[Material provided — start]
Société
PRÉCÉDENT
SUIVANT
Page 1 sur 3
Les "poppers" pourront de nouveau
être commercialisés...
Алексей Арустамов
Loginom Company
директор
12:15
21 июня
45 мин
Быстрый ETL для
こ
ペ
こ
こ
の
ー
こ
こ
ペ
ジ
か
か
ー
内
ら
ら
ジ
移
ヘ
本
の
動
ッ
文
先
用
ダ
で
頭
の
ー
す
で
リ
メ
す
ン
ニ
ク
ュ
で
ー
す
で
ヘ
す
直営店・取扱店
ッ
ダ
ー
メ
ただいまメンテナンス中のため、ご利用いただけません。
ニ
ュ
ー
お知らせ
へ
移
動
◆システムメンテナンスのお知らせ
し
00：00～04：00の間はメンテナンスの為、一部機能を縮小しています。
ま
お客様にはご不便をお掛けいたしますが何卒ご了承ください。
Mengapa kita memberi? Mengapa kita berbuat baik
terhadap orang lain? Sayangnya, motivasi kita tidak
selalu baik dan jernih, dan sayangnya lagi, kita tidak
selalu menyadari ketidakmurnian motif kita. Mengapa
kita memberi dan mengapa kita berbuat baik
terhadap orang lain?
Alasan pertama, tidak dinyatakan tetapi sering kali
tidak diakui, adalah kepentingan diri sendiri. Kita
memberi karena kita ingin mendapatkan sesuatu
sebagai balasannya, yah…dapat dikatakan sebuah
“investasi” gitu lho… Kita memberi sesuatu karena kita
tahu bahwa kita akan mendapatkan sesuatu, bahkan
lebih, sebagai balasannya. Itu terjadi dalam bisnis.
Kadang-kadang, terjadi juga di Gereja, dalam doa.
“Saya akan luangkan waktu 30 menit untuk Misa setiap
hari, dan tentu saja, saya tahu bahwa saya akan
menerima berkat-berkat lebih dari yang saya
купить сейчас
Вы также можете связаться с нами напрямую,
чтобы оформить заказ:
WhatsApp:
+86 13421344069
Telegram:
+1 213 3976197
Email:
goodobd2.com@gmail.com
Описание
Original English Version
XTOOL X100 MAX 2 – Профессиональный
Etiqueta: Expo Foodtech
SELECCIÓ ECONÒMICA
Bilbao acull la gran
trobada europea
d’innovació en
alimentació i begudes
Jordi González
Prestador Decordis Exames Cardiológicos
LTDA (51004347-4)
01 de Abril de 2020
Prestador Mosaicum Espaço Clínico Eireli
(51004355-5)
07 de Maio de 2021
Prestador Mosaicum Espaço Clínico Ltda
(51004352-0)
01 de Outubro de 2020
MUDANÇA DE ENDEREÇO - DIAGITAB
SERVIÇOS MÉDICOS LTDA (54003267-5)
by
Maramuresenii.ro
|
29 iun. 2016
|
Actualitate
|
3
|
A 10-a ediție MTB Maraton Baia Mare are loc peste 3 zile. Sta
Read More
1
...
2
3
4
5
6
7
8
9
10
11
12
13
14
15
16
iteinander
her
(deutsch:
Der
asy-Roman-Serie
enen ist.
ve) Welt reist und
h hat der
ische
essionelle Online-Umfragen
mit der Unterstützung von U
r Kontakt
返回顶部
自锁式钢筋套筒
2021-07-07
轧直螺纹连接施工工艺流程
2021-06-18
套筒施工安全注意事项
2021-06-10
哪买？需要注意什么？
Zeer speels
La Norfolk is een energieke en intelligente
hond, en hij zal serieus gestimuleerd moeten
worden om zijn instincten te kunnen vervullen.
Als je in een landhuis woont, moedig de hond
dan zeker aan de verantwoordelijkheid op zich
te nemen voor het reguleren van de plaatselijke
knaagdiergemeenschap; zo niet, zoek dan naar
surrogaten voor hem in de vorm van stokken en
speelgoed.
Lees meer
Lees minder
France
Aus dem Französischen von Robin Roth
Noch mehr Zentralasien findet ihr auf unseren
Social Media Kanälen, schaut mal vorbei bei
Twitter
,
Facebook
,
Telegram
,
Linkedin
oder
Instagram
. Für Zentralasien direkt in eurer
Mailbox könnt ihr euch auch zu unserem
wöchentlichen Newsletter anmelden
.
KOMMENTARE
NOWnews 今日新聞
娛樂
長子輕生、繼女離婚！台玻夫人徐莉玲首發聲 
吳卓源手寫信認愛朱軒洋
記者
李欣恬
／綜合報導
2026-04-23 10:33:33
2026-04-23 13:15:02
[Material provided — finish]
-- Task statement --
Return every line of the data unchanged.

-- Answer to this exercise --
Société
PRÉCÉDENT
SUIVANT
Page 1 sur 3
Les "poppers" pourront de nouveau
être commercialisés...
Алексей Арустамов
Loginom Company
директор
12:15
21 июня
45 мин
Быстрый ETL для
こ
ペ
こ
こ
の
ー
こ
こ
ペ
ジ
か
か
ー
内
ら
ら
ジ
移
ヘ
本
の
動
ッ
文
先
用
ダ
で
頭
の
ー
す
で
リ
メ
す
ン
ニ
ク
ュ
で
ー
す
で
ヘ
す
直営店・取扱店
ッ
ダ
ー
メ
ただいまメンテナンス中のため、ご利用いただけません。
ニ
ュ
ー
お知らせ
へ
移
動
◆システムメンテナンスのお知らせ
し
00：00～04：00の間はメンテナンスの為、一部機能を縮小しています。
ま
お客様にはご不便をお掛けいたしますが何卒ご了承ください。
Mengapa kita memberi? Mengapa kita berbuat baik
terhadap orang lain? Sayangnya, motivasi kita tidak
selalu baik dan jernih, dan sayangnya lagi, kita tidak
selalu menyadari ketidakmurnian motif kita. Mengapa
kita memberi dan mengapa kita berbuat baik
terhadap orang lain?
Alasan pertama, tidak dinyatakan tetapi sering kali
tidak diakui, adalah kepentingan diri sendiri. Kita
memberi karena kita ingin mendapatkan sesuatu
sebagai balasannya, yah…dapat dikatakan sebuah
“investasi” gitu lho… Kita memberi sesuatu karena kita
tahu bahwa kita akan mendapatkan sesuatu, bahkan
lebih, sebagai balasannya. Itu terjadi dalam bisnis.
Kadang-kadang, terjadi juga di Gereja, dalam doa.
“Saya akan luangkan waktu 30 menit untuk Misa setiap
hari, dan tentu saja, saya tahu bahwa saya akan
menerima berkat-berkat lebih dari yang saya
купить сейчас
Вы также можете связаться с нами напрямую,
чтобы оформить заказ:
WhatsApp:
+86 13421344069
Telegram:
+1 213 3976197
Email:
goodobd2.com@gmail.com
Описание
Original English Version
XTOOL X100 MAX 2 – Профессиональный
Etiqueta: Expo Foodtech
SELECCIÓ ECONÒMICA
Bilbao acull la gran
trobada europea
d’innovació en
alimentació i begudes
Jordi González
Prestador Decordis Exames Cardiológicos
LTDA (51004347-4)
01 de Abril de 2020
Prestador Mosaicum Espaço Clínico Eireli
(51004355-5)
07 de Maio de 2021
Prestador Mosaicum Espaço Clínico Ltda
(51004352-0)
01 de Outubro de 2020
MUDANÇA DE ENDEREÇO - DIAGITAB
SERVIÇOS MÉDICOS LTDA (54003267-5)
by
Maramuresenii.ro
|
29 iun. 2016
|
Actualitate
|
3
|
A 10-a ediție MTB Maraton Baia Mare are loc peste 3 zile. Sta
Read More
1
...
2
3
4
5
6
7
8
9
10
11
12
13
14
15
16
iteinander
her
(deutsch:
Der
asy-Roman-Serie
enen ist.
ve) Welt reist und
h hat der
ische
essionelle Online-Umfragen
mit der Unterstützung von U
r Kontakt
返回顶部
自锁式钢筋套筒
2021-07-07
轧直螺纹连接施工工艺流程
2021-06-18
套筒施工安全注意事项
2021-06-10
哪买？需要注意什么？
Zeer speels
La Norfolk is een energieke en intelligente
hond, en hij zal serieus gestimuleerd moeten
worden om zijn instincten te kunnen vervullen.
Als je in een landhuis woont, moedig de hond
dan zeker aan de verantwoordelijkheid op zich
te nemen voor het reguleren van de plaatselijke
knaagdiergemeenschap; zo niet, zoek dan naar
surrogaten voor hem in de vorm van stokken en
speelgoed.
Lees meer
Lees minder
France
Aus dem Französischen von Robin Roth
Noch mehr Zentralasien findet ihr auf unseren
Social Media Kanälen, schaut mal vorbei bei
Twitter
,
Facebook
,
Telegram
,
Linkedin
oder
Instagram
. Für Zentralasien direkt in eurer
Mailbox könnt ihr euch auch zu unserem
wöchentlichen Newsletter anmelden
.
KOMMENTARE
NOWnews 今日新聞
娛樂
長子輕生、繼女離婚！台玻夫人徐莉玲首發聲 
吳卓源手寫信認愛朱軒洋
記者
李欣恬
／綜合報導
2026-04-23 10:33:33
2026-04-23 13:15:02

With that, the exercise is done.